Despite the success of AlphaFold2 approaches in predicting single protein structures, these methods showed intrinsic limitations in predicting multiple functional conformations of allosteric proteins and have been challenged to accurately capture of the effects of single point mutations that induced significant structural changes. We systematically examined several implementations of AlphaFold2 methods to predict conformational ensembles for state-switching mutants of the ABL kinase. The results revealed that a combination of randomized alanine sequence masking with shallow multiple sequence alignment subsampling can significantly expand the conformational diversity of the predicted structural ensembles and capture shifts in populations of the active and inactive ABL states. Consistent with the NMR experiments, the predicted conformational ensembles for M309L/L320I and M309L/H415P ABL mutants that perturb the regulatory spine networks featured the increased population of the fully closed inactive state. On the other hand, the predicted conformational ensembles for the G269E/M309L/T334I and M309L/L320I/T334I triple ABL mutants that share activating T334I gate-keeper substitution are dominated by the active ABL form. The proposed adaptation of AlphaFold can reproduce the experimentally observed mutation-induced redistributions in the relative populations of the active and inactive ABL states and capture the effects of regulatory mutations on allosteric structural rearrangements of the kinase domain. The ensemble-based network analysis complemented AlphaFold predictions by revealing allosteric mediating centers that often directly correspond to state-switching mutational sites or reside in their immediate local structural proximity, which may explain the global effect of regulatory mutations on structural changes between the ABL states. This study suggested that attention-based learning of long-range dependencies between sequence positions in homologous folds and deciphering patterns of allosteric interactions may further augment the predictive abilities of AlphaFold methods for modeling of alternative protein sates, conformational ensembles and mutation-induced structural transformations.

摘要

尽管AlphaFold2方法在预测单个蛋白质结构方面取得了成功,但这些方法在预测变构蛋白的多种功能构象时显示出内在局限性,并且在准确捕捉诱导显著结构变化的单点突变的影响方面面临挑战。我们系统地研究了AlphaFold2方法的几种实现方式,以预测ABL激酶状态转换突变体的构象集合。结果表明,随机丙氨酸序列掩蔽与浅度多序列比对二次采样相结合,可以显著扩展预测结构集合的构象多样性,并捕捉活性和非活性ABL状态群体的变化。与核磁共振实验一致,扰乱调节脊柱网络的M309L/L320I和M309L/H415P ABL突变体的预测构象集合显示完全关闭的非活性状态群体增加。
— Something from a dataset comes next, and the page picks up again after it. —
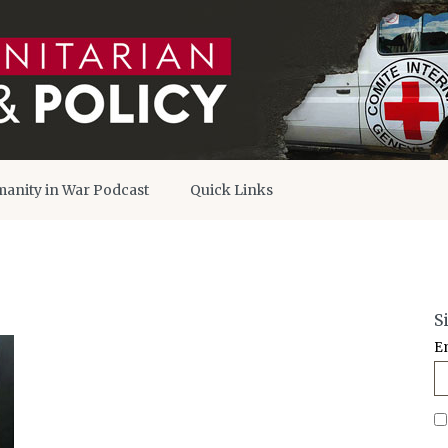
anity in War Podcast
Quick Links
S
E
另一方面,共享激活T334I守门人替代的G269E/M309L/T334I和M309L/L320I/T334I三重ABL突变体的预测构象集合以活性ABL形式为主。所提出的AlphaFold改编方法可以重现实验观察到的突变诱导的活性和非活性ABL状态相对群体的重新分布,并捕捉调节突变对激酶结构域变构结构重排的影响。基于集合的网络分析通过揭示变构介导中心补充了AlphaFold预测,这些中心通常直接对应于状态转换突变位点或位于其直接的局部结构附近,这可能解释了调节突变对ABL状态之间结构变化的全局影响。这项研究表明,基于注意力学习同源折叠中序列位置之间的长程依赖性以及解读变构相互作用模式,可能会进一步增强AlphaFold方法对替代蛋白质状态、构象集合和突变诱导的结构转变建模的预测能力。